© Reuters. U.S. President Joe Biden announces his nomination of U.S. Air Force General Charles Brown Jr. to serve as the next chairman of the U.S. Joint Chiefs of Staff, during an event in the Rose Garden at the White House in Washington, U.S., May 25, 2023. REUTERS
WASHINGTON (Reuters) -Praising his leadership and even his culinary skills, President Joe Biden on Thursday formally announced his nomination of Air Force chief General Charles Q. Brown as the top U.S. military officer, making the choice at a time of mounting American concern over security threats posed by Russia and China.
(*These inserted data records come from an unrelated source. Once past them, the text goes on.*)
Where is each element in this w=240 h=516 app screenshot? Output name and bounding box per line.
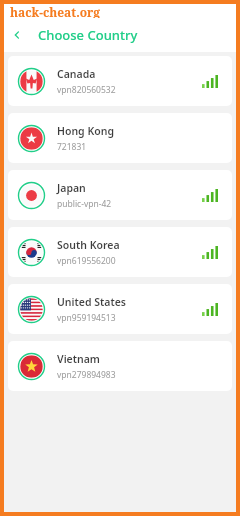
button[interactable]: Back xyxy=(4,22,30,48)
button[interactable]: Vietnam xyxy=(8,341,232,391)
button[interactable]: Japan xyxy=(8,170,232,220)
staticText: public-vpn-42 xyxy=(57,198,112,210)
staticText: Vietnam xyxy=(57,352,100,366)
button[interactable]: Canada xyxy=(8,56,232,106)
button[interactable]: South Korea xyxy=(8,227,232,277)
staticText: hack-cheat.org xyxy=(10,4,101,18)
staticText: vpn959194513 xyxy=(57,312,116,324)
staticText: United States xyxy=(57,295,126,309)
staticText: Canada xyxy=(57,67,96,81)
staticText: South Korea xyxy=(57,238,120,252)
staticText: Japan xyxy=(57,181,86,195)
staticText: Hong Kong xyxy=(57,124,114,138)
staticText: vpn820560532 xyxy=(57,84,116,96)
button[interactable]: United States xyxy=(8,284,232,334)
staticText: vpn279894983 xyxy=(57,369,116,381)
staticText: 721831 xyxy=(57,141,87,153)
staticText: vpn619556200 xyxy=(57,255,116,267)
button[interactable]: Hong Kong xyxy=(8,113,232,163)
staticText: Choose Country xyxy=(38,26,138,44)
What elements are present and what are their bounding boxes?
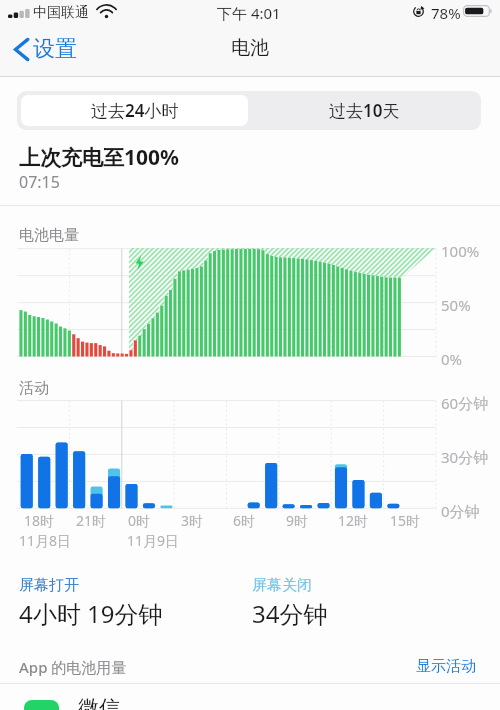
staticText: 下午 4:01 [217, 3, 281, 23]
staticText: 3时 [181, 511, 204, 530]
button[interactable]: 过去24小时 [21, 95, 248, 126]
staticText: App 的电池用量 [19, 657, 127, 677]
staticText: 屏幕打开 [19, 576, 79, 595]
staticText: 显示活动 [416, 657, 476, 676]
staticText: 过去10天 [329, 99, 400, 122]
staticText: 过去24小时 [91, 99, 179, 122]
staticText: 0时 [128, 511, 151, 530]
staticText: 11月8日 [19, 531, 72, 550]
staticText: 34分钟 [252, 597, 328, 630]
staticText: 07:15 [19, 171, 60, 193]
staticText: 活动 [19, 379, 49, 398]
staticText: 电池电量 [19, 226, 79, 245]
staticText: 中国联通 [33, 4, 89, 22]
button[interactable]: 设置 [0, 32, 85, 66]
staticText: 上次充电至100% [19, 143, 179, 172]
staticText: 6时 [233, 511, 256, 530]
button[interactable]: 过去10天 [251, 95, 478, 126]
staticText: 电池 [231, 36, 269, 60]
staticText: 微信 [78, 695, 120, 710]
staticText: 60分钟 [441, 393, 489, 413]
staticText: 100% [441, 241, 480, 261]
button[interactable]: 微信 [0, 684, 500, 710]
staticText: 18时 [24, 511, 55, 530]
staticText: 0分钟 [441, 501, 480, 521]
staticText: 12时 [338, 511, 369, 530]
staticText: 78% [431, 3, 461, 23]
staticText: 9时 [286, 511, 309, 530]
staticText: 11月9日 [127, 531, 180, 550]
staticText: 0% [441, 349, 463, 369]
staticText: 21时 [76, 511, 107, 530]
staticText: 4小时 19分钟 [19, 597, 163, 630]
staticText: 15时 [390, 511, 421, 530]
staticText: 50% [441, 295, 471, 315]
staticText: 设置 [33, 35, 77, 63]
staticText: 屏幕关闭 [252, 576, 312, 595]
button[interactable]: 显示活动 [406, 650, 486, 683]
staticText: 30分钟 [441, 447, 489, 467]
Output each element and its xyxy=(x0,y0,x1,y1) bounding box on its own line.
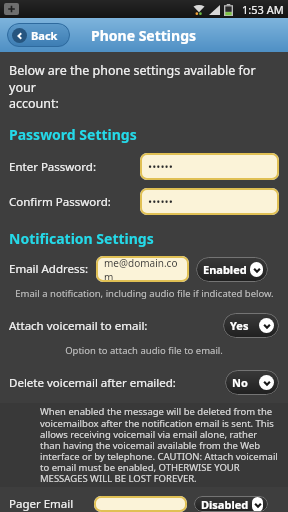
staticText: Delete voicemail after emailed: xyxy=(9,375,176,391)
button[interactable]: me@domain.com xyxy=(96,256,189,282)
staticText: Pager Email Address: xyxy=(9,496,74,512)
staticText: No xyxy=(232,375,248,390)
staticText: Email a notification, including audio fi… xyxy=(15,287,274,300)
staticText: Option to attach audio file to email. xyxy=(65,344,223,357)
other: Open dropdown xyxy=(259,318,274,333)
button[interactable]: •••••• xyxy=(140,153,279,180)
staticText: Enabled xyxy=(203,262,247,277)
other: Open dropdown xyxy=(250,262,263,277)
button[interactable]: Enabled xyxy=(196,257,268,282)
staticText: •••••• xyxy=(148,194,173,209)
button[interactable] xyxy=(94,496,187,512)
staticText: Email Address: xyxy=(9,261,89,277)
staticText: 1:53 AM xyxy=(242,2,284,17)
staticText: Disabled xyxy=(201,497,249,512)
button[interactable]: Yes xyxy=(223,313,279,338)
staticText: Phone Settings xyxy=(91,26,197,45)
staticText: me@domain.com xyxy=(104,256,181,282)
staticText: Yes xyxy=(230,318,249,333)
staticText: Enter Password: xyxy=(9,159,96,175)
staticText: •••••• xyxy=(148,159,173,174)
staticText: Back xyxy=(31,28,58,43)
button[interactable]: No xyxy=(225,370,279,395)
staticText: Below are the phone settings available f… xyxy=(9,62,279,111)
staticText: Password Settings xyxy=(9,125,137,144)
staticText: Attach voicemail to email: xyxy=(9,318,148,334)
other: Open dropdown xyxy=(259,375,274,390)
button[interactable]: Disabled xyxy=(194,496,268,512)
staticText: When enabled the message will be deleted… xyxy=(40,405,279,485)
button[interactable]: Back xyxy=(7,23,70,47)
staticText: Confirm Password: xyxy=(9,194,111,210)
button[interactable]: •••••• xyxy=(140,188,279,215)
staticText: Notification Settings xyxy=(9,229,154,248)
other: Open dropdown xyxy=(252,497,263,512)
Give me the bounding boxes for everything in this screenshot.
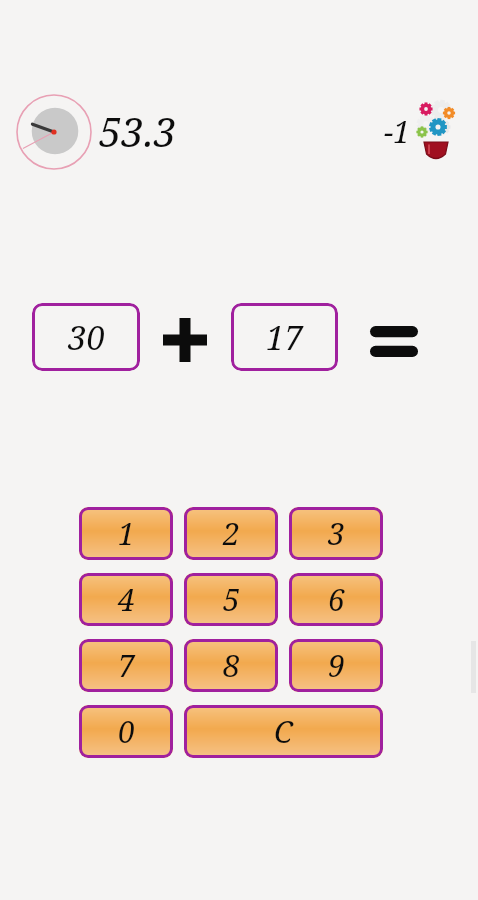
button[interactable]: 7 xyxy=(79,639,173,692)
staticText: 8 xyxy=(223,645,240,686)
button[interactable]: 5 xyxy=(184,573,278,626)
staticText: 7 xyxy=(118,645,135,686)
staticText: 17 xyxy=(266,315,303,360)
staticText: C xyxy=(274,711,293,752)
button[interactable]: 6 xyxy=(289,573,383,626)
button[interactable]: Timer xyxy=(16,94,92,170)
button[interactable]: 0 xyxy=(79,705,173,758)
staticText: 6 xyxy=(328,579,345,620)
button[interactable]: 17 xyxy=(231,303,338,371)
button[interactable]: Hints xyxy=(413,94,461,166)
button[interactable]: C xyxy=(184,705,383,758)
button[interactable]: 8 xyxy=(184,639,278,692)
button[interactable]: 3 xyxy=(289,507,383,560)
staticText: 1 xyxy=(118,513,135,554)
staticText: 5 xyxy=(223,579,240,620)
button[interactable]: 1 xyxy=(79,507,173,560)
button[interactable]: 4 xyxy=(79,573,173,626)
button[interactable]: 30 xyxy=(32,303,140,371)
staticText: 0 xyxy=(118,711,135,752)
staticText: 2 xyxy=(223,513,240,554)
staticText: -1 xyxy=(384,111,411,152)
staticText: 9 xyxy=(328,645,345,686)
button[interactable]: 2 xyxy=(184,507,278,560)
staticText: 4 xyxy=(118,579,135,620)
staticText: 53.3 xyxy=(99,104,177,158)
staticText: 3 xyxy=(328,513,345,554)
button[interactable]: 9 xyxy=(289,639,383,692)
staticText: 30 xyxy=(68,315,105,360)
“General Brown has built a reputation across the force as an unflappable and highly effective leader, as someone who creates an environment of teamwork, trust and then executes with excellence – and someone who smokes a mean brisket,” Biden said during his White House Rose Garden announcement.
Officials on Wednesday disclosed Biden’s selection of Brown for a four-year stint as chairman of the Joint Chiefs of Staff, succeeding outgoing Army General Mark Milley. Brown would take the post at a time when the United States is providing billions of dollars in military equipment to Ukraine after Russia’s invasion last year and is keeping a close watch on China’s stance toward Taiwan.
If confirmed by the Senate, Brown would become only the second Black officer to hold the job after Colin Powell, who served in the position from 1989 to 1993.
Biden, running for re-election next year, was flanked by Brown, Vice President Kamala Harris and Defense Secretary Lloyd Austin during the announcement. Harris is the first Black vice president and Austin the first Black defense secretary – the Pentagon’s civilian leader.
“He is an incredibly capable and professional officer and what he brings to the table, to any table, is that professionalism, that deep experience in war fighting and I have personal knowledge of that,” Austin, speaking earlier in the day at the Pentagon, said of Brown.
Biden urged the Senate to confirm Brown. However, the timetable for the confirmation process appeared uncertain.
Republican Senator Tommy Tuberville has been blocking military nominations from moving forward since February because he contends the Pentagon improperly uses taxpayer funds to cover travel costs for female service members who obtain abortions.
A spokesman for Tuberville said Brown’s nomination would be affected because the hold applies to all high-level promotions.